Within the records, say how many lines include the word "fancy"; the answer should be the number and no more.

(INPUT DATA Opens)

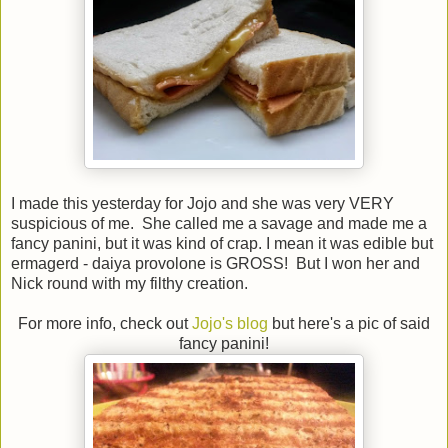
I made this yesterday for Jojo and she was very VERY
suspicious of me. She called me a savage and made me a
fancy panini, but it was kind of crap. I mean it was edible but
ermagerd - daiya provolone is GROSS! But I won her and
Nick round with my filthy creation.
For more info, check out
Jojo's blog
but here's a pic of said
fancy panini!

(INPUT DATA Closes)

SOLUTION FOR THIS PROBLEM:
2